- Directed by: Zaida Bergroth
- Written by: Jan Forsström
- Produced by: Nicole Gerhards; Jarkko Hentula; Hanneke M. van der Tas;
- Starring: Lauri Tilkanen; Iiro Panula; Ilmari Järvenpää; Onni Tommila; Leea Klemola; Martti Suosalo;
- Edited by: Niels Pagh Andersen
- Music by: Alexander Hacke
- Production company: Juonifilmi Oy
- Release date: 4 September 2009;
- Running time: 126 minutes
- Country: Finland
- Language: Finnish

= Skavabölen pojat =

Skavabölen pojat (Finnish for "the boys from Skavaböle/Hyrylä") is a 2009 Finnish drama film. It was directed by Zaida Bergroth and based on a play by the same name, written by Antti Raivio in 1991 and performed at Q-teatteri in the 1990s. Skavabölen pojat is a story about two brothers, growing from children to adults, from the early 1970s to the early 1980s, in Grankulla/Kauniainen and Skavaböle/Hyrylä in the Greater Helsinki Area.

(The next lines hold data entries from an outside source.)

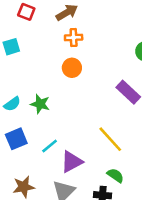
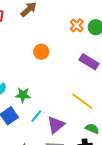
orange cross: (74, 38) -> (77, 25), moved, turned -32
green star: (40, 104) -> (23, 95), moved

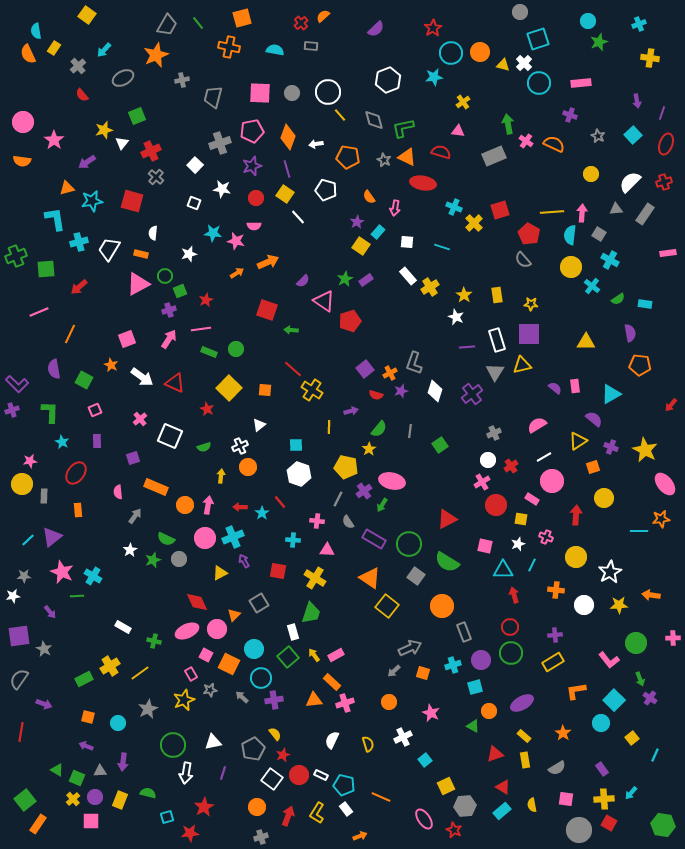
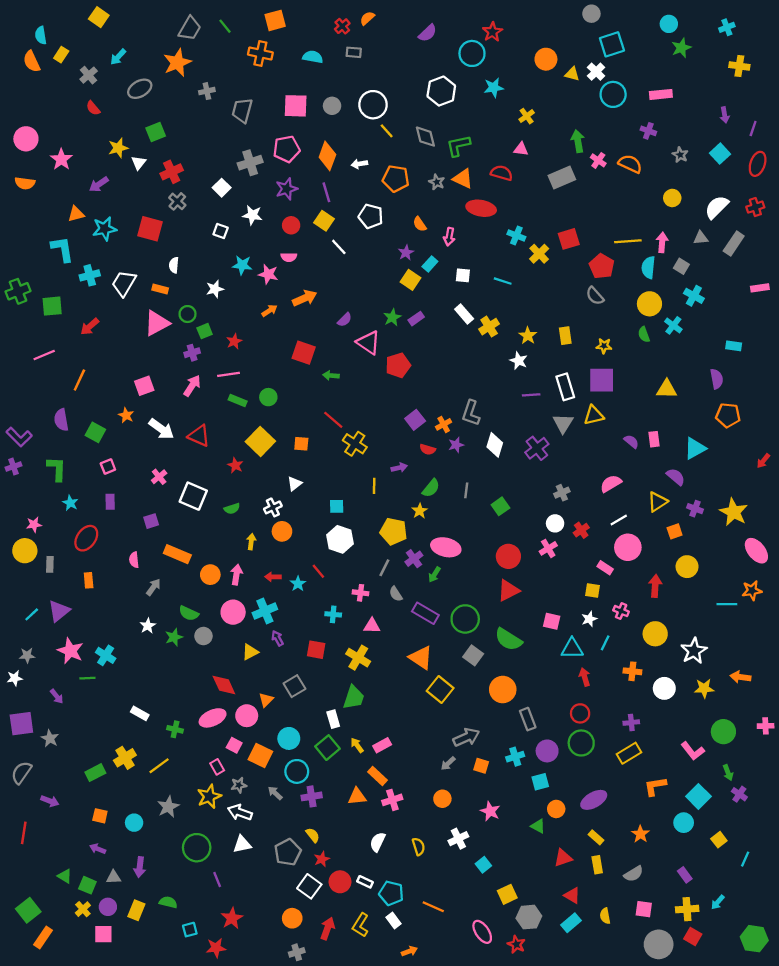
cyan circle: (451, 53) -> (472, 53), moved
green semicircle: (618, 299) -> (644, 335), moved, turned 104
red circle: (496, 505) -> (508, 556), moved
white arrow: (186, 773) -> (240, 812), moved, turned 100
purple line: (223, 773) -> (217, 880), moved, turned -40

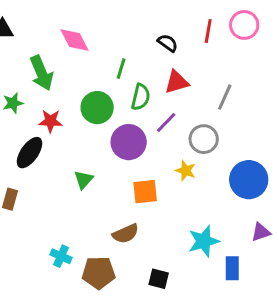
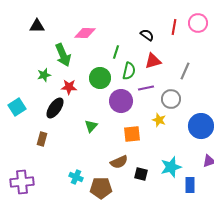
pink diamond: (75, 40) -> (85, 33), turned -60
purple line: (166, 123) -> (146, 88), turned 35
black square: (159, 279) -> (141, 174), moved

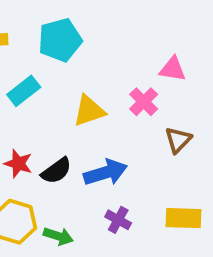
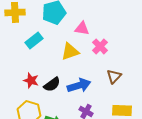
pink triangle: (173, 69) -> (82, 28), moved
brown triangle: (178, 140) -> (114, 76), moved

The film was awarded the Flash Forward prize at the Busan International Film Festival in South Korea.

==Plot==
The film varies between the "present" in the early 1980s, and the brothers' childhood in the early 1970s.

==Cast==
- Ilmari Järvenpää as Rupert Kallio
- Onni Tommila as Evert
- Lauri Tilkanen
- Iiro Panula
- Leea Klemola (mother)
- Martti Suosalo (father)
- Elina Knihtilä
- Tommi Korpela
- Sulevi Peltola
- Henriikka Salo
- Eila Roine

==Reception==
In the film review column in the Helsingin Sanomat weekly supplement Nyt, four critics gave the film an average score of 3.3 out of 5.